Un nouveau modèle suscite des craintes quant à une fonte incontrôlée des glaciers de l’Antarctique.

Un nouvel article scientifique publié dans la revue Nature Geoscience met en lumière un nouveau mode de fonte des grandes nappes glaciaires de l’Antarctique. Les chercheurs se sont intéressés à la zone d’ancrage, située sous les calottes glaciaires, où la glace terrestre rencontre la mer. Ils ont constaté que l’eau de mer peut s’infiltrer entre la terre et la glace, accélérant ainsi le processus de fonte de la glace par le bas.

Cette infiltration peut se produire sur des distances allant de 100 mètres à des dizaines de kilomètres, et avec le réchauffement de l’eau de mer, elle peut faire fondre la glace en la chauffant par le dessous. Les modèles informatiques utilisés par les chercheurs ont montré qu’une petite augmentation de la température de l’eau pourrait entraîner une perte de glace plus importante que ce qui était estimé jusqu’à présent. Ainsi, les projections concernant l’élévation du niveau de la mer pourraient être largement sous-estimées.

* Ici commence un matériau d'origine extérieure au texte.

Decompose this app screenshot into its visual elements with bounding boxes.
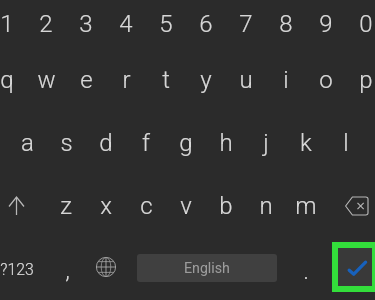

Ce processus de fonte n’est pas actuellement pris en compte dans les modèles de prévision de l’élévation du niveau de la mer utilisés par le Giec. L’intégration de ces nouveaux résultats pourrait permettre d’obtenir des estimations plus fiables, aidant ainsi à mieux anticiper l’ampleur des adaptations nécessaires des zones côtières face à la montée du niveau de la mer.

Ce nouvel élément souligne l’importance de continuer à surveiller de près la fonte des glaces en Antarctique et de prendre en compte tous les mécanismes possibles pour mieux comprendre et anticiper les conséquences du changement climatique sur les calottes glaciaires. Cette nouvelle recherche pourrait donc avoir un impact significatif sur les politiques d’adaptation aux effets du réchauffement climatique.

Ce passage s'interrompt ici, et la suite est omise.